In den Astronomischen Nachrichten päsentierte P. Augustin Reslhuber stolz seine neueste Erungenschaft:

Ich kann Ihnen zu meiner grössten Freude berichten, dass unsere Sternwarte in jüngster Zeit durch die Munifzenz unseres Hochw. Stifts-Vorstandes des Abtes Thomas Mitterndorfer, kais. Rathes, Ritters des kais. österr. Leopold-Ordens, und des Hrn. Dr. Marian Koller, k. k. Ministerial-Rathes im hohen Ministerium des Cultus und Unterrichtes (früheren Directors der Sternwarte) einen siebenschuhigen Refractor von 5 1/2 Pariser-Zollen Objectiv-Oeffnung erhalten hat.

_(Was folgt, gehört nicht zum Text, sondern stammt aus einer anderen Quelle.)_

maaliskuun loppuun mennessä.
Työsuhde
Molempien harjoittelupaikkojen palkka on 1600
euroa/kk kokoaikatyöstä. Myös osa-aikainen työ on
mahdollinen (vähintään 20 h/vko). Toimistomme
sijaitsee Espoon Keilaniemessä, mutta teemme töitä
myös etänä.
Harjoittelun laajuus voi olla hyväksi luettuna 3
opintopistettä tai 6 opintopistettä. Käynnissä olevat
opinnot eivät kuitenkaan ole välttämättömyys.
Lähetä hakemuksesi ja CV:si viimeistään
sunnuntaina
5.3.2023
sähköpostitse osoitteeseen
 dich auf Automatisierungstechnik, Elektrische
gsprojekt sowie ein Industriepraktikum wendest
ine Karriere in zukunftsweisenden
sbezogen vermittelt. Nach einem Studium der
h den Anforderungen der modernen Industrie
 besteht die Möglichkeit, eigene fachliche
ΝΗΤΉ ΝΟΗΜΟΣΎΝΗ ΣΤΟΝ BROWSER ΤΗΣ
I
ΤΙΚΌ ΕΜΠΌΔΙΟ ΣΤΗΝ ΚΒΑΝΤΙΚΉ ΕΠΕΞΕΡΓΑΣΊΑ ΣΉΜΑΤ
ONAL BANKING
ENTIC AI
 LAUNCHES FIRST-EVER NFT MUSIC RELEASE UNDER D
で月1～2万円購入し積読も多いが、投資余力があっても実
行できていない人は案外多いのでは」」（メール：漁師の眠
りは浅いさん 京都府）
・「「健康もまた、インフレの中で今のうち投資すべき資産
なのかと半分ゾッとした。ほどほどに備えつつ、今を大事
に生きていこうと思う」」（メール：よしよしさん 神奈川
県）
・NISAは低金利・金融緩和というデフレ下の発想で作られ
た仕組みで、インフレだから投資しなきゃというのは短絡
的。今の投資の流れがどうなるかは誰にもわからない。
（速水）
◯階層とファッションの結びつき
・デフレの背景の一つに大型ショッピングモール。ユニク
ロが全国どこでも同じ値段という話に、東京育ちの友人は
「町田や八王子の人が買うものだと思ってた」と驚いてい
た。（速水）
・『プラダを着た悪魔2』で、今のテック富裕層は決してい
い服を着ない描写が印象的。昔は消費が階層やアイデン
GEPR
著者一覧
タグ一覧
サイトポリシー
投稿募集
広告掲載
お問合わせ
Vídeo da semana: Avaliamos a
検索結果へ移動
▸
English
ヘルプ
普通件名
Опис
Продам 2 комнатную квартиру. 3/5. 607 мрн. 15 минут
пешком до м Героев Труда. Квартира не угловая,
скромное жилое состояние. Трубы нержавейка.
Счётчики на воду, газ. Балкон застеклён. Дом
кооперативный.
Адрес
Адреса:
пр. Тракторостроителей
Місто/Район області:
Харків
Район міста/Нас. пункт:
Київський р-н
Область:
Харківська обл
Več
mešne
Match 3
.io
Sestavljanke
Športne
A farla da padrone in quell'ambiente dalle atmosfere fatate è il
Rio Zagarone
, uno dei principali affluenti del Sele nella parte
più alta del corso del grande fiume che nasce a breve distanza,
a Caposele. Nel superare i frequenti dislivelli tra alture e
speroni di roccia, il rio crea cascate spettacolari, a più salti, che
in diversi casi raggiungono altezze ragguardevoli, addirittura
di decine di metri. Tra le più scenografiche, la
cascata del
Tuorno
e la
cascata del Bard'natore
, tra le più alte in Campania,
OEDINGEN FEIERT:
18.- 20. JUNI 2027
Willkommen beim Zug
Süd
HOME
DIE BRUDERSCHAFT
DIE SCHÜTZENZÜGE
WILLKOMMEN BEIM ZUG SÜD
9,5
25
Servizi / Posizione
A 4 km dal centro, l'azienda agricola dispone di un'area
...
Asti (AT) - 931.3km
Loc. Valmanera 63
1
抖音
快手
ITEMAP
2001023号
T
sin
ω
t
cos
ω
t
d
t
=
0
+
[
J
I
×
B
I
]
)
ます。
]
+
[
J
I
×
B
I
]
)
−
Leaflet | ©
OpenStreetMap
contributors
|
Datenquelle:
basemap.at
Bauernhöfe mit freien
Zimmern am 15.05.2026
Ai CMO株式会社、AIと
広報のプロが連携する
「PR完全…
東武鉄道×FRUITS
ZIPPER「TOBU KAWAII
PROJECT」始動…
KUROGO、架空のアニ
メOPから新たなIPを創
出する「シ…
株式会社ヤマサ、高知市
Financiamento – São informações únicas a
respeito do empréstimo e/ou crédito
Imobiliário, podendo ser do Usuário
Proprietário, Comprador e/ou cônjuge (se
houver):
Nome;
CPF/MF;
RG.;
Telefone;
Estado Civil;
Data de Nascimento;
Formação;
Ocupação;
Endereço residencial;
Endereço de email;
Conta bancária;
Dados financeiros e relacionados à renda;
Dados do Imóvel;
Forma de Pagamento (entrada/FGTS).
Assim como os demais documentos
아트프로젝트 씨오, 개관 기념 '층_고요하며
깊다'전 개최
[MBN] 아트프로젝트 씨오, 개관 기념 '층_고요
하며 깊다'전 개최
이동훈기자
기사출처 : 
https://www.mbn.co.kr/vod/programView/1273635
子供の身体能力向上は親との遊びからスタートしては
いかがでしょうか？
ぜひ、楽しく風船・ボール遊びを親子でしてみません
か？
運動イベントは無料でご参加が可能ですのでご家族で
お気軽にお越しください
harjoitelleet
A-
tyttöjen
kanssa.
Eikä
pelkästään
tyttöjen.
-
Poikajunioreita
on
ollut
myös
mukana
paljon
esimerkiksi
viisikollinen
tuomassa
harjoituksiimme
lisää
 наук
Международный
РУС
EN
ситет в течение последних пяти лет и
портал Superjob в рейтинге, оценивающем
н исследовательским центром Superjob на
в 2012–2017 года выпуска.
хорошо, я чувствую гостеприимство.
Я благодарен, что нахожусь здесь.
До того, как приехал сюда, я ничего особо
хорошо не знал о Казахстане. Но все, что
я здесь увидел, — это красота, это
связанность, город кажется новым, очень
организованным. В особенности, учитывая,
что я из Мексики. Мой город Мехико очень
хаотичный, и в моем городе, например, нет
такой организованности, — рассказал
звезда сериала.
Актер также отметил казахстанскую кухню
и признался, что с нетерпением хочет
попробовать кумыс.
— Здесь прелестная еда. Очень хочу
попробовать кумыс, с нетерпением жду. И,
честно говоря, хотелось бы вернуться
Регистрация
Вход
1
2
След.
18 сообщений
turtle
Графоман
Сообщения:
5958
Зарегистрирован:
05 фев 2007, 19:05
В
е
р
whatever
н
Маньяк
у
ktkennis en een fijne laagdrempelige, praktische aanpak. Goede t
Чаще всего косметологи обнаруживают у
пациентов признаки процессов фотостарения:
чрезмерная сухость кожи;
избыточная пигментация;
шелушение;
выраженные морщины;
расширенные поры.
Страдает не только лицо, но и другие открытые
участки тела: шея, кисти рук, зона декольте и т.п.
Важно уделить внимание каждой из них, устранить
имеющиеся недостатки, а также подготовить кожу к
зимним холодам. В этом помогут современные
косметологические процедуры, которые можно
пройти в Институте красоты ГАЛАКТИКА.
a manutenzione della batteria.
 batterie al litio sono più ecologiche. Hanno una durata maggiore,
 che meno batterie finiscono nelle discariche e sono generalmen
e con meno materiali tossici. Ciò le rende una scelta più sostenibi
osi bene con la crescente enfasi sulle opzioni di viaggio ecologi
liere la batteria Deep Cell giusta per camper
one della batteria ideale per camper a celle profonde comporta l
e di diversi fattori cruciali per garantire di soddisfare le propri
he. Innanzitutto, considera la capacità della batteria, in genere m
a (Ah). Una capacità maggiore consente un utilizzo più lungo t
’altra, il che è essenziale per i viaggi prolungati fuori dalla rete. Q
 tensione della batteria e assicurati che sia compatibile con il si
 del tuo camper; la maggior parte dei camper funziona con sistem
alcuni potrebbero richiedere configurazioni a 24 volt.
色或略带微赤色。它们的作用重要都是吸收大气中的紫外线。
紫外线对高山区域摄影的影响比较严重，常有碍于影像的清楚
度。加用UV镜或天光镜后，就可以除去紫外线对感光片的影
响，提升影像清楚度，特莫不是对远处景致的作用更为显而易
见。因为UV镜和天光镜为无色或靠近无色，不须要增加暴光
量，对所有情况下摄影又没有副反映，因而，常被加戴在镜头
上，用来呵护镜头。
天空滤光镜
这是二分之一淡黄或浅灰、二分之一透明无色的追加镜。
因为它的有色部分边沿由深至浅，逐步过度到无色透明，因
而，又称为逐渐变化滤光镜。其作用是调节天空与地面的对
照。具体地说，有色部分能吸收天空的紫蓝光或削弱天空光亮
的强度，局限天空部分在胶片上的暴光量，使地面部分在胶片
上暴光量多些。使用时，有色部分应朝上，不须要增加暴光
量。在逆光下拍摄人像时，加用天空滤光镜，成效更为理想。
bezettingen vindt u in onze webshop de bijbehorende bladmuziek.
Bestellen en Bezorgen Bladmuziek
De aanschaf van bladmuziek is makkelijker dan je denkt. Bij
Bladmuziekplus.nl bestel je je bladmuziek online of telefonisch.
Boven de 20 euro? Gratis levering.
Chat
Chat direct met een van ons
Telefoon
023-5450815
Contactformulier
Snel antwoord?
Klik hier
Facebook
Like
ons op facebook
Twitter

Das Fernrohr ist aus dem berühmten optischen Institute der Herren Georg Merz und Söhne in München, die parallactische Montirung sammt den Micrometern wurde von der unter der Leitung des ausgezeichneten Mechanikers Christoph Starke stehenden astronomisch-mechanischen Werkstätte des k. k. polytechnischen Instituts in Wien besorgt.
Das Fernrohr ruht auf einer soliden Säule aus Gusseisen mit Dreifuss; der Kopf der Säule, in welchem die Stunden-Axe ruht, ist horizontal beweglich mit den nöthigen Schrauben für die Drehung im Azimuthe. Der massive Stundenkreis in einem Durchmesser von 11 Zoll ist getheilt in halbe Zeit-Minuten, die Nonien geben halbe Zeit-Sekunden. Der gleichfalls massive Declinations-Kreis in einem Durchmesser von 15 Zoll ist getheilt in Intervalle von 5 zu 5 Bogenminuten, die Nonien geben die Lesungen von 4 zu 4 Secunden.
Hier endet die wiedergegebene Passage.